Small Boat Launching – Newhaven slip

Notes: Generally 3-4 metres proud, bow section rises 6m from seabed. Stern section has a mounted gun pointing up slightly.

The ship Built in 1918 by Swan Hunter & Wigham Richardson of Newcastle upon Tyne and owned by Ellerman Lines, this steel steamship was on a voyage from London to Buenos Aires. She was 137m long and had a three-cylinder triple-expansion engine. The City of Brisbane had left London and was making her way down the Channel on 13 August 1918, when one of her lookouts suddenly spotted the telltale wake of an inbound torpedo. It was too late to do anything, and within seconds she was struck aft of hold number five. The side of the ship was completely blown in and the engine room was completely open to the sea.

The ship immediately started to settle in the water, and within a few minutes the stern was on the seabed and the master ordered all hands to abandon ship. All managed to get clear, and within half an hour the bow slipped under the waves. Today, she lies in 30 meters, 5-6 meters proud at the bows. This is the last recorded kill of the crew of the UB-57.

The dive

Vibrantly colourful plumose anemones and deadmen’s fingers are particularly notable.
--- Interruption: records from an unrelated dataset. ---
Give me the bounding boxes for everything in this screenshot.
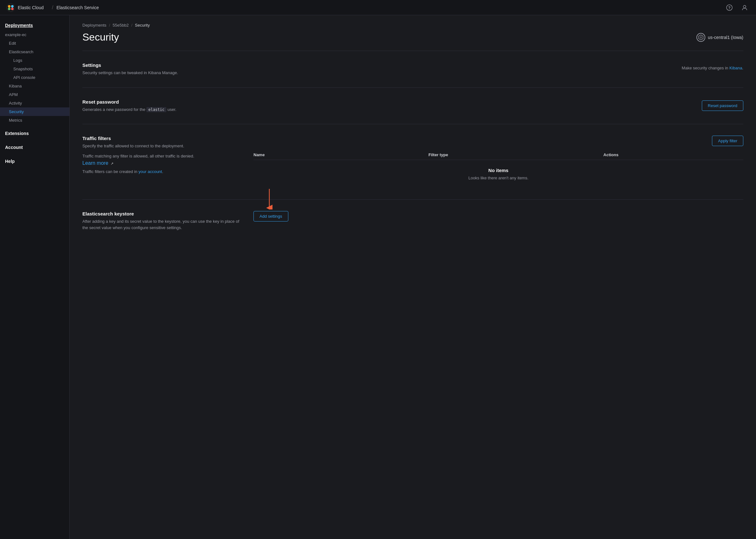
apply-filter-button[interactable]: Apply filter xyxy=(712,136,743,146)
settings-title: Settings xyxy=(82,62,241,68)
keystore-right: Add settings xyxy=(254,211,743,231)
keystore-layout: Elasticsearch keystore After adding a ke… xyxy=(82,211,743,231)
sidebar-divider-2 xyxy=(0,138,69,142)
svg-point-4 xyxy=(11,8,14,10)
svg-point-3 xyxy=(8,8,11,10)
svg-text:?: ? xyxy=(728,6,730,10)
keystore-section: Elasticsearch keystore After adding a ke… xyxy=(82,206,743,236)
apply-filter-row: Apply filter xyxy=(254,136,743,146)
logo-area: Elastic Cloud xyxy=(6,3,44,12)
table-col-name: Name xyxy=(254,152,428,157)
sidebar-item-snapshots[interactable]: Snapshots xyxy=(0,65,69,73)
divider-reset xyxy=(82,124,743,124)
sidebar-item-api-console[interactable]: API console xyxy=(0,73,69,82)
help-circle-icon: ? xyxy=(726,4,732,11)
settings-left: Settings Security settings can be tweake… xyxy=(82,62,241,76)
add-settings-button[interactable]: Add settings xyxy=(254,211,288,221)
sidebar-item-elasticsearch[interactable]: Elasticsearch xyxy=(0,47,69,56)
sidebar-item-security[interactable]: Security xyxy=(0,108,69,116)
keystore-title: Elasticsearch keystore xyxy=(82,211,241,216)
sidebar-item-metrics[interactable]: Metrics xyxy=(0,116,69,124)
svg-point-7 xyxy=(743,5,746,8)
filter-table-header: Name Filter type Actions xyxy=(254,150,743,160)
sidebar-divider-3 xyxy=(0,152,69,156)
sidebar: Deployments example-ec Edit Elasticsearc… xyxy=(0,15,70,539)
reset-password-right: Reset password xyxy=(702,99,743,111)
page-title: Security xyxy=(82,32,119,43)
sidebar-security-wrapper: Security xyxy=(0,108,69,116)
user-icon-button[interactable] xyxy=(739,3,750,13)
breadcrumb-sep2: / xyxy=(131,23,132,28)
empty-description: Looks like there aren't any items. xyxy=(254,176,743,180)
breadcrumb-id[interactable]: 55e5bb2 xyxy=(113,23,129,28)
region-badge: us-central1 (Iowa) xyxy=(697,33,743,42)
traffic-filters-section: Traffic filters Specify the traffic allo… xyxy=(82,130,743,193)
sidebar-help-title[interactable]: Help xyxy=(0,156,69,166)
down-arrow-icon xyxy=(263,189,276,209)
settings-section: Settings Security settings can be tweake… xyxy=(82,57,743,81)
learn-more-link[interactable]: Learn more xyxy=(82,160,109,166)
traffic-filters-left: Traffic filters Specify the traffic allo… xyxy=(82,136,241,188)
table-empty-state: No items Looks like there aren't any ite… xyxy=(254,160,743,188)
traffic-filters-detail1: Traffic matching any filter is allowed, … xyxy=(82,153,241,159)
hexagon-icon xyxy=(698,35,704,40)
sidebar-item-apm[interactable]: APM xyxy=(0,90,69,99)
breadcrumb-current: Security xyxy=(135,23,150,28)
sidebar-item-example-ec[interactable]: example-ec xyxy=(0,31,69,39)
traffic-filters-detail2: Traffic filters can be created in your a… xyxy=(82,169,241,175)
reset-password-desc: Generates a new password for the elastic… xyxy=(82,107,241,113)
sidebar-account-title[interactable]: Account xyxy=(0,142,69,152)
reset-password-left: Reset password Generates a new password … xyxy=(82,99,241,113)
empty-title: No items xyxy=(254,168,743,173)
sidebar-item-edit[interactable]: Edit xyxy=(0,39,69,47)
region-icon xyxy=(697,33,705,42)
help-icon-button[interactable]: ? xyxy=(724,3,734,13)
settings-description: Security settings can be tweaked in Kiba… xyxy=(82,70,241,76)
elastic-logo-icon xyxy=(6,3,15,12)
sidebar-item-kibana[interactable]: Kibana xyxy=(0,82,69,90)
settings-right: Make security changes in Kibana. xyxy=(682,62,743,71)
learn-more-row: Learn more ↗ xyxy=(82,160,241,166)
sidebar-item-activity[interactable]: Activity xyxy=(0,99,69,108)
reset-password-title: Reset password xyxy=(82,99,241,105)
svg-point-11 xyxy=(700,37,702,38)
service-label: Elasticsearch Service xyxy=(56,5,99,10)
nav-separator: / xyxy=(52,5,53,11)
elastic-code: elastic xyxy=(146,107,166,112)
traffic-filters-right: Apply filter Name Filter type Actions No… xyxy=(254,136,743,188)
svg-point-2 xyxy=(11,5,14,8)
keystore-description: After adding a key and its secret value … xyxy=(82,218,241,231)
external-link-icon: ↗ xyxy=(111,162,113,165)
keystore-left: Elasticsearch keystore After adding a ke… xyxy=(82,211,241,231)
main-layout: Deployments example-ec Edit Elasticsearc… xyxy=(0,15,756,539)
breadcrumb-sep1: / xyxy=(109,23,110,28)
nav-icons: ? xyxy=(724,3,750,13)
your-account-link[interactable]: your account xyxy=(138,169,162,174)
reset-password-section: Reset password Generates a new password … xyxy=(82,94,743,118)
brand-label: Elastic Cloud xyxy=(18,5,44,10)
main-content: Deployments / 55e5bb2 / Security Securit… xyxy=(70,15,756,539)
kibana-link[interactable]: Kibana xyxy=(729,66,742,70)
settings-right-text: Make security changes in Kibana. xyxy=(682,65,743,71)
add-settings-container: Add settings xyxy=(254,211,288,221)
sidebar-deployments-title[interactable]: Deployments xyxy=(0,20,69,31)
sidebar-divider-1 xyxy=(0,124,69,128)
divider-after-header xyxy=(82,51,743,51)
svg-marker-10 xyxy=(699,35,703,40)
svg-point-0 xyxy=(7,4,15,12)
traffic-filters-title: Traffic filters xyxy=(82,136,241,141)
breadcrumb-deployments[interactable]: Deployments xyxy=(82,23,107,28)
user-icon xyxy=(741,4,748,11)
svg-point-1 xyxy=(8,5,11,8)
page-header: Security us-central1 (Iowa) xyxy=(82,32,743,43)
table-col-actions: Actions xyxy=(603,152,743,157)
table-col-filter-type: Filter type xyxy=(428,152,603,157)
traffic-filters-desc: Specify the traffic allowed to connect t… xyxy=(82,143,241,149)
region-label: us-central1 (Iowa) xyxy=(708,35,743,40)
top-navigation: Elastic Cloud / Elasticsearch Service ? xyxy=(0,0,756,15)
reset-password-button[interactable]: Reset password xyxy=(702,101,743,111)
breadcrumb: Deployments / 55e5bb2 / Security xyxy=(82,23,743,28)
down-arrow-annotation xyxy=(263,189,276,211)
sidebar-extensions-title[interactable]: Extensions xyxy=(0,128,69,138)
sidebar-item-logs[interactable]: Logs xyxy=(0,56,69,65)
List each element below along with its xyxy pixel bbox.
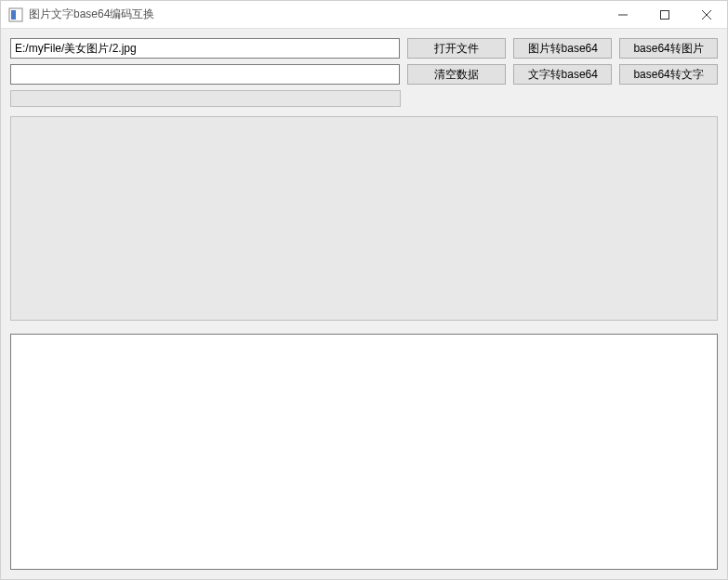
progress-bar — [10, 90, 401, 107]
open-file-button[interactable]: 打开文件 — [407, 38, 506, 59]
content-area: 打开文件 图片转base64 base64转图片 清空数据 文字转base64 … — [1, 29, 727, 579]
row-file: 打开文件 图片转base64 base64转图片 — [10, 38, 718, 59]
app-icon — [8, 7, 23, 22]
minimize-button[interactable] — [602, 1, 643, 28]
window-controls — [602, 1, 727, 28]
main-window: 图片文字base64编码互换 打开文件 图片转base64 base64转图片 … — [0, 0, 728, 580]
file-path-input[interactable] — [10, 38, 400, 59]
text-to-base64-button[interactable]: 文字转base64 — [513, 64, 612, 85]
image-preview-panel — [10, 116, 718, 321]
row-progress — [10, 90, 718, 107]
svg-rect-1 — [11, 10, 16, 20]
base64-to-image-button[interactable]: base64转图片 — [619, 38, 718, 59]
output-textarea[interactable] — [10, 334, 718, 570]
image-to-base64-button[interactable]: 图片转base64 — [513, 38, 612, 59]
clear-data-button[interactable]: 清空数据 — [407, 64, 506, 85]
titlebar: 图片文字base64编码互换 — [1, 1, 727, 29]
base64-to-text-button[interactable]: base64转文字 — [619, 64, 718, 85]
row-text: 清空数据 文字转base64 base64转文字 — [10, 64, 718, 85]
close-button[interactable] — [685, 1, 727, 28]
window-title: 图片文字base64编码互换 — [29, 7, 602, 22]
svg-rect-3 — [660, 10, 668, 19]
text-input[interactable] — [10, 64, 400, 85]
maximize-button[interactable] — [643, 1, 685, 28]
An abundance of mussels cling to the corroded metal remnants of the Brisbane, while starfish clung to the mussels – a living example of an ecosystem hard at work.

Although upright, the City of Brisbane is broken in two. The bow stands between 5 and 6m proud and it is here that tubes and girders stand tall in a random fashion. Other parts of the vessel present a haphazard assortment of metal plates that stand between 3 and 4m high. The wreck clearly deserves more investigation than our 35-minute dive allowed. A return visit will have to ensue!

Our target is the City of Brisbane, a World War One wreck fortunately sheltered from the east by Beachy Head. Though bringing the warm air and bright sunshine, high pressure over the north of the country has also raised a brisk easterly wind straight down the English Channel, pushing dirty water westwards and leaving diving conditions less than ideal.  My preference is always to start at one end of a wreck. It generally makes it easier to get my bearings and enables me to be more systematic in the way I photograph and sketch it, but it can make things more tricky for the skipper.

For the Brisbane, Mike places the shot close to the stern, though with 7138 tons of well-broken steamship and visibility of only 3m it still takes me a few minutes to get my act together.

Everything becomes clear when I meet the rudder post, steering quadrant and stern gun just off the edge in 27m.  Amidships I find a row of three boilers just poking out of the wreckage, though there”s no sign of the engine. It could easily have collapsed and been buried beneath steel from the superstructure, or perhaps it is obscured by the tangle of net just behind the middle of the three boilers.  Kendall McDonald reports in Dive Sussex a net draped right across the wreckage, so perhaps this is the same net now tangled amidships, or else the one that I find draped across the broken but still upright bow. No longer pulled up by floats, it simply dangles to the seabed from the starboard side.  It takes me 75 minutes to see all this, and I know that all I have is an overall impression. The Brisbane is a big ship and well-broken. The stern has the gun and steering, the bow is more picturesque, and amidships offers the better opportunity for ferreting around. I suspect that concentrating on one area would be more interesting for most divers.